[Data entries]
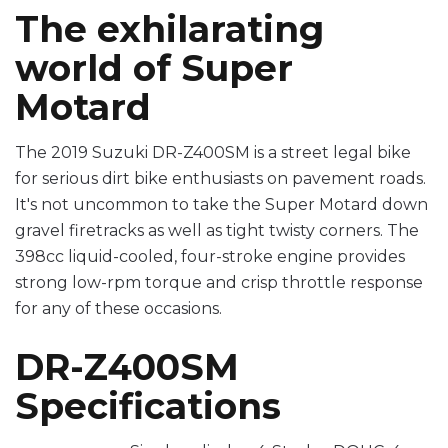
The exhilarating
world of Super
Motard
The 2019 Suzuki DR-Z400SM is a street legal bike
for serious dirt bike enthusiasts on pavement roads.
It's not uncommon to take the Super Motard down
gravel firetracks as well as tight twisty corners. The
398cc liquid-cooled, four-stroke engine provides
strong low-rpm torque and crisp throttle response
for any of these occasions.
DR-Z400SM
Specifications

**How to complete this task**
Set down every entry exactly; omit the pictures.

**Reply**
The exhilarating
world of Super
Motard
The 2019 Suzuki DR-Z400SM is a street legal bike
for serious dirt bike enthusiasts on pavement roads.
It's not uncommon to take the Super Motard down
gravel firetracks as well as tight twisty corners. The
398cc liquid-cooled, four-stroke engine provides
strong low-rpm torque and crisp throttle response
for any of these occasions.
DR-Z400SM
Specifications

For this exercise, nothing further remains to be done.